The forms `<>` and `!=` are equivalent; for consistency with C, `!=` is preferred; where `!=` is mentioned below `<>` is also accepted. The `<>` spelling is considered obsolescent.

The operators `<`, `>`, `==`, `>=`, `<=`, and `!=` compare the values of two objects. The objects need not have the same type. If both are numbers, they are converted to a common type. Otherwise, objects of different types always compare unequal, and are ordered consistently but arbitrarily. You can control comparison behavior of objects of non-builtin types by defining a `__cmp__` method or rich comparison methods like `__gt__`, described in section 3.4.

(This unusual definition of comparison was used to simplify the definition of operations like sorting and the in and not in operators. In the future, the comparison rules for objects of different types are likely to change.)

Comparison of objects of the same type depends on the type:

• Numbers are compared arithmetically.

• Strings are compared lexicographically using the numeric equivalents (the result of the built-in function ord()) of their characters. Unicode and 8-bit strings are fully interoperable in this behavior.

• Tuples and lists are compared lexicographically using comparison of corresponding elements. This means that to compare equal, each element must compare equal and the two sequences must be of the same type and have the same length.

If not equal, the sequences are ordered the same as their first differing elements. For example, `cmp([1,2,x], [1,2,y])` returns the same as `cmp(x,y)`. If the corresponding element does not exist, the shorter sequence is ordered first (for example, `[1,2] < [1,2,3]`).

• Mappings (dictionaries) compare equal if and only if their sorted (key, value) lists compare equal.5.4Outcomes other than equality are resolved consistently, but are not otherwise defined.5.5

• Most other objects of builtin types compare unequal unless they are the same object; the choice whether one object is considered smaller or larger than another one is made arbitrarily but consistently within one execution of a program.

The operators in and not in test for set membership. `x in s` evaluates to true if x is a member of the set s, and false otherwise. ```x not in s``` returns the negation of `x in s`. The set membership test has traditionally been bound to sequences; an object is a member of a set if the set is a sequence and contains an element equal to that object. However, it is possible for an object to support membership tests without being a sequence. In particular, dictionaries support membership testing as a nicer way of spelling `key in dict`; other mapping types may follow suit.
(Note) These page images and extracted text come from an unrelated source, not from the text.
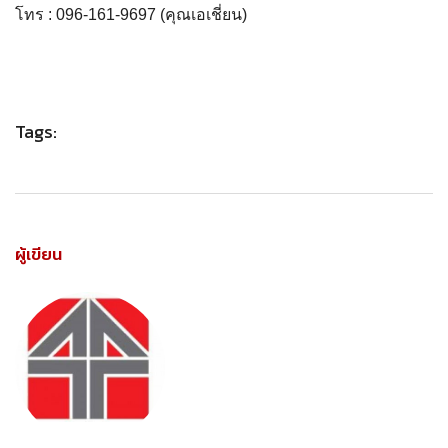
โทร : 096-161-9697 (คุณเอเชี่ยน)
Tags:
ผู้เขียน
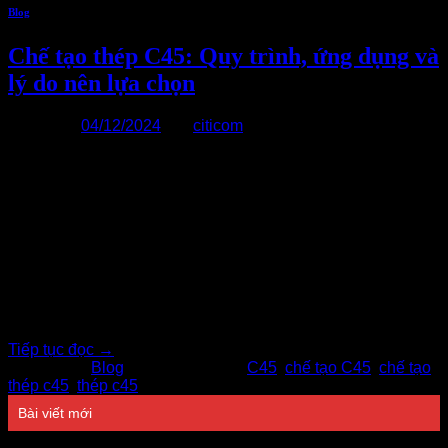
Blog
Chế tạo thép C45: Quy trình, ứng dụng và
lý do nên lựa chọn
Đăng vào
04/12/2024
bởi
citicom
04
Th12
Thép C45 là một trong những loại thép carbon trung bình
phổ biến nhất hiện nay, được ứng dụng rộng rãi trong nhiều
ngành công nghiệp. Với độ cứng cao, độ bền tốt và khả
năng gia công dễ dàng, thép C45 trở thành lựa chọn hàng
đầu cho nhiều sản phẩm cơ khí, ô[…..]
Tiếp tục đọc
→
Đăng trong
Blog
|
Được gắn thẻ
C45
,
chế tạo C45
,
chế tạo
thép c45
,
thép c45
Bài viết mới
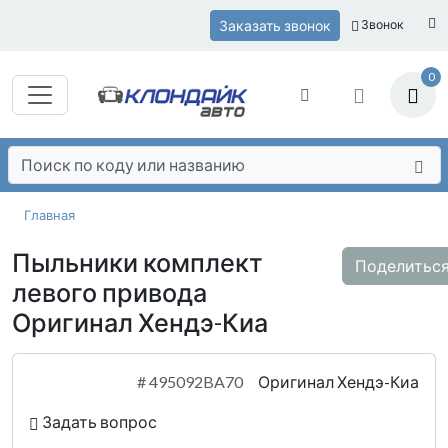
Заказать звонок
Звонок
0
Главная
Пыльники комплект
Поделитьс
левого привода
Оригинал Хендэ-Киа
#
495092BA70
Оригинал Хендэ-Киа
Задать вопрос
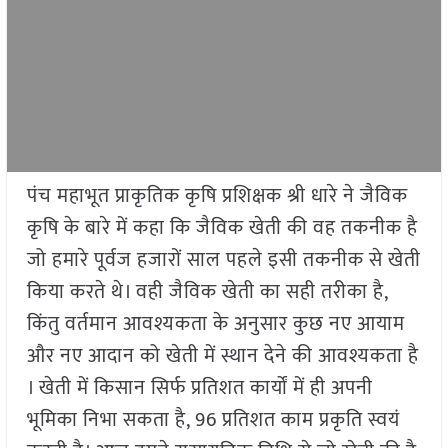
पंच महाभूत प्राकृतिक कृषि प्रशिक्षक श्री धारे ने जैविक
कृषि के बारे में कहा कि जैविक खेती की वह तकनीक है
जो हमारे पूर्वज हजारों साल पहले इसी तकनीक से खेती
किया करते थे। वही जैविक खेती का सही तरीका है,
किंतु वर्तमान आवश्यकता के अनुसार कुछ नए आयाम
और नए आदान को खेती में स्थान देने की आवश्यकता है
। खेती में किसान सिर्फ प्रतिशत कार्यों में ही अपनी
भूमिका निभा सकता है, 96 प्रतिशत काम प्रकृति स्वयं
For the list and tuple types, `x in y` is true if and only if there exists an index i such that `x == y[i]` is true.

For the Unicode and string types, `x in y` is true if and only if x is a substring of y. An equivalent test is `y.find(x) != -1`. Note, x and y need not be the same type; consequently, `u'ab' in 'abc'` will return `True`. Empty strings are always considered to be a substring of any other string, so `"" in "abc"` will return `True`. Changed in version 2.3: Previously, x was required to be a string of length `1`.

For user-defined classes which define the __contains__() method, `x in y` is true if and only if `y.__contains__(x)` is true.
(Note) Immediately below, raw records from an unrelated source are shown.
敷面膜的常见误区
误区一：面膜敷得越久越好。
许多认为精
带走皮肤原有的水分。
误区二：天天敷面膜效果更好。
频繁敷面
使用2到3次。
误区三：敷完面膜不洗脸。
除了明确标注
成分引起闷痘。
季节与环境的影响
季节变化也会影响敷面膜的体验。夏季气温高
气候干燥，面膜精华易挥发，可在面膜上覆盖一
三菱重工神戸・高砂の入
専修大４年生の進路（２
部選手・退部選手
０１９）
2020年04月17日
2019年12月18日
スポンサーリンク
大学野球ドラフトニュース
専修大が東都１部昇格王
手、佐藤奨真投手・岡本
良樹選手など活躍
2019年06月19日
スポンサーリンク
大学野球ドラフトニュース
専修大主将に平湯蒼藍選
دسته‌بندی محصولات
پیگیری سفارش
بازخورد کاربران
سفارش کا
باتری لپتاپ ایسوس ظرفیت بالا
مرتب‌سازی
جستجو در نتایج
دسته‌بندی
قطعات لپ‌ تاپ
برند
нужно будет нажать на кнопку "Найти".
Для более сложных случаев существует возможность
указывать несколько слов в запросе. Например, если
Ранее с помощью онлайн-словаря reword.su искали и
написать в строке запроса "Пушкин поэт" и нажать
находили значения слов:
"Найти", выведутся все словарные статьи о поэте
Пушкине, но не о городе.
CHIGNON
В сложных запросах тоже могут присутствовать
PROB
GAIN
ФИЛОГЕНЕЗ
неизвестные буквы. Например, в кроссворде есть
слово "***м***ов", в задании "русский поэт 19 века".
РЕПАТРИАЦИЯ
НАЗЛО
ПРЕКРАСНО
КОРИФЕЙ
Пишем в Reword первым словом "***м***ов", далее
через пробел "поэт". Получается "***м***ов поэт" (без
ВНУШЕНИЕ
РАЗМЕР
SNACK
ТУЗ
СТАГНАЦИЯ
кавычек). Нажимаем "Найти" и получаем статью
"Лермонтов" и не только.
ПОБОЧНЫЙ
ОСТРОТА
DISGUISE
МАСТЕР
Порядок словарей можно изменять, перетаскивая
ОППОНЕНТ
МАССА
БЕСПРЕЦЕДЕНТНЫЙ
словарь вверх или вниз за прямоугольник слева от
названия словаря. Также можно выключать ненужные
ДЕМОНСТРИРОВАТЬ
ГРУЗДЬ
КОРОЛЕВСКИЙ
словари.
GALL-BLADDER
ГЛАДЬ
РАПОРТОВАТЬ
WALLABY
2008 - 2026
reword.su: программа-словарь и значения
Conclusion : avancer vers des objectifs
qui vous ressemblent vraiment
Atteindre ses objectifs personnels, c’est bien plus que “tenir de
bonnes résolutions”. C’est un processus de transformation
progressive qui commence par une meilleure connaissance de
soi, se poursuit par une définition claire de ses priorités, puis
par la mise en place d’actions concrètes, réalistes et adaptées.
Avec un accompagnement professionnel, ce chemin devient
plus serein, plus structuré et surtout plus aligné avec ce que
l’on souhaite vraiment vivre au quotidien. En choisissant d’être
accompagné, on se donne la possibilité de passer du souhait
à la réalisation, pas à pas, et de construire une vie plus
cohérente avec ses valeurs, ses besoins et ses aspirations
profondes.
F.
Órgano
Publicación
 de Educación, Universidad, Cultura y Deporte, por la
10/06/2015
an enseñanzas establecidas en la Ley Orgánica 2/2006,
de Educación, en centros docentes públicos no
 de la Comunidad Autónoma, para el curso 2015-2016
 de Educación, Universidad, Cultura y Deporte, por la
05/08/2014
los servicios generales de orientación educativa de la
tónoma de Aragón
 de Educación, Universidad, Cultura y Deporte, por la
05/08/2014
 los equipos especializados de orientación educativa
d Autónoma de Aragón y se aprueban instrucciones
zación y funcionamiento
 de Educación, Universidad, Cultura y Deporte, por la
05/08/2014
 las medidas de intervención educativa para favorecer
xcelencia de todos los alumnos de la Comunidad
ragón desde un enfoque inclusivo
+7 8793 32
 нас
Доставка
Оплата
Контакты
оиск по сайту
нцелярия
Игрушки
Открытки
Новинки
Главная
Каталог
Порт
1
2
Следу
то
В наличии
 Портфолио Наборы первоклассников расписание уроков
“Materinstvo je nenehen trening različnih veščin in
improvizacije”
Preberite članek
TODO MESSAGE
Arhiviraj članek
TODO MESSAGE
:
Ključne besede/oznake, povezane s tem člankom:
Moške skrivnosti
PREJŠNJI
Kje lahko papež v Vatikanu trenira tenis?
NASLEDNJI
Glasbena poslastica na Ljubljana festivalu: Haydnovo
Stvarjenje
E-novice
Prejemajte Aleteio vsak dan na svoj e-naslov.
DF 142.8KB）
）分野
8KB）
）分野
For user-defined classes which do not define __contains__() and do define __getitem__(), `x in y` is true if and only if there is a non-negative integer index i such that `x == y[i]`, and all lower integer indices do not raise IndexError exception. (If any other exception is raised, it is as if in raised that exception).

The operator not in is defined to have the inverse true value of in.
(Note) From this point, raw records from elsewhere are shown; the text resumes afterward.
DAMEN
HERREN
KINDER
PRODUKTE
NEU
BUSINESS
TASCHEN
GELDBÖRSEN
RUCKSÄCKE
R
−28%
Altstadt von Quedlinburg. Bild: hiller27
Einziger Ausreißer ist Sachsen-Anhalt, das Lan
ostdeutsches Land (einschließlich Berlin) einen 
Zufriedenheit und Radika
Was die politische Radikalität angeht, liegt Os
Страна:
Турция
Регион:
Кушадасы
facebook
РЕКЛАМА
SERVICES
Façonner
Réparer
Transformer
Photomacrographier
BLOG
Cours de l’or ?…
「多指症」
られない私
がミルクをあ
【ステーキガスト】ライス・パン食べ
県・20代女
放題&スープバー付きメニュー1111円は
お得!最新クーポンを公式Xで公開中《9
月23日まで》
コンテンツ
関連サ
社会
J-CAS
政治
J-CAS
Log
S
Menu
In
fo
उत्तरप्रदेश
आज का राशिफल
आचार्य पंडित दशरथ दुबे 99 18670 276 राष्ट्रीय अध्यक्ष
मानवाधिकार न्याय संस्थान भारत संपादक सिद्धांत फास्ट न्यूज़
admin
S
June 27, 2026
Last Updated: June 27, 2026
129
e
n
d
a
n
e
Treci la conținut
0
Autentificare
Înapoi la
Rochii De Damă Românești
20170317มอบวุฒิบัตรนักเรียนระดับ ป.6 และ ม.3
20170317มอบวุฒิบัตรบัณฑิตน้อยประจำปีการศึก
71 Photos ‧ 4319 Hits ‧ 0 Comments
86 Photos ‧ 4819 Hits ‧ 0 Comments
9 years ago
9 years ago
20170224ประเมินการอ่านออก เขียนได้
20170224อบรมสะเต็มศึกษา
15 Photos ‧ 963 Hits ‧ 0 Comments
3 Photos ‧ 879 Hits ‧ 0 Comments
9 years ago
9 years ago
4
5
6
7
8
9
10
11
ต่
The operators is and is not test for object identity: `x is y` is true if and only if x and y are the same object. `x is not y` yields the inverse truth value.

#### Footnotes

... equal.5.4
The implementation computes this efficiently, without constructing lists or sorting.
... defined.5.5
Earlier versions of Python used lexicographic comparison of the sorted (key, value) lists, but this was very expensive for the common case of comparing for equality. An even earlier version of Python compared dictionaries by identity only, but this caused surprises because people expected to be able to test a dictionary for emptiness by comparing it to `{}`.